◆ **MATERIAL FOR THIS TASK**:
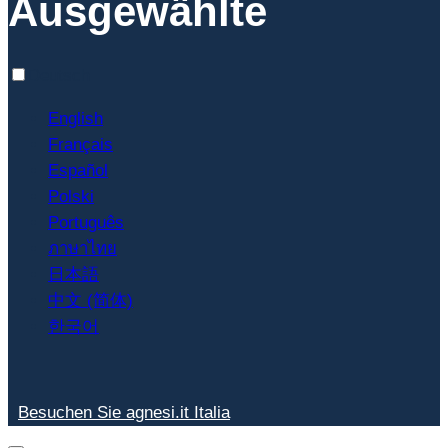
Ausgewählte
Deutsch
English
Français
Español
Polski
Português
ภาษาไทย
日本語
中文 (简体)
한국어
Besuchen Sie agnesi.it Italia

◆ **YOUR INSTRUCTIONS**:
Retype each record exactly as it appears above and drop the images.

◆ **TASK ANSWER**:
Ausgewählte
Deutsch
English
Français
Español
Polski
Português
ภาษาไทย
日本語
中文 (简体)
한국어
Besuchen Sie agnesi.it Italia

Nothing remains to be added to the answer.